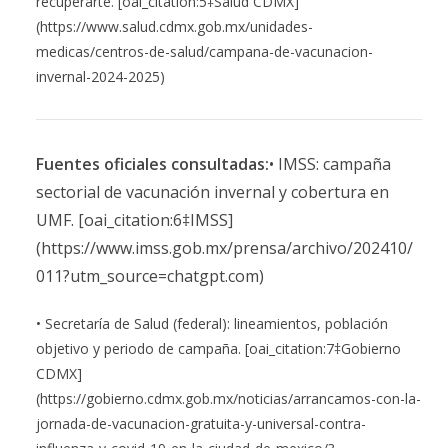
recuperarte. [oai_citation:5‡Salud CDMX]
(https://www.salud.cdmx.gob.mx/unidades-
medicas/centros-de-salud/campana-de-vacunacion-
invernal-2024-2025)
Fuentes oficiales consultadas:
• IMSS: campaña
sectorial de vacunación invernal y cobertura en
UMF. [oai_citation:6‡IMSS]
(https://www.imss.gob.mx/prensa/archivo/202410/
011?utm_source=chatgpt.com)
• Secretaría de Salud (federal): lineamientos, población
objetivo y periodo de campaña. [oai_citation:7‡Gobierno
CDMX]
(https://gobierno.cdmx.gob.mx/noticias/arrancamos-con-la-
jornada-de-vacunacion-gratuita-y-universal-contra-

§ §

Track down every line in the entries that includes the string "https", and copy it.

(https://www.salud.cdmx.gob.mx/unidades-
(https://www.imss.gob.mx/prensa/archivo/202410/
(https://gobierno.cdmx.gob.mx/noticias/arrancamos-con-la-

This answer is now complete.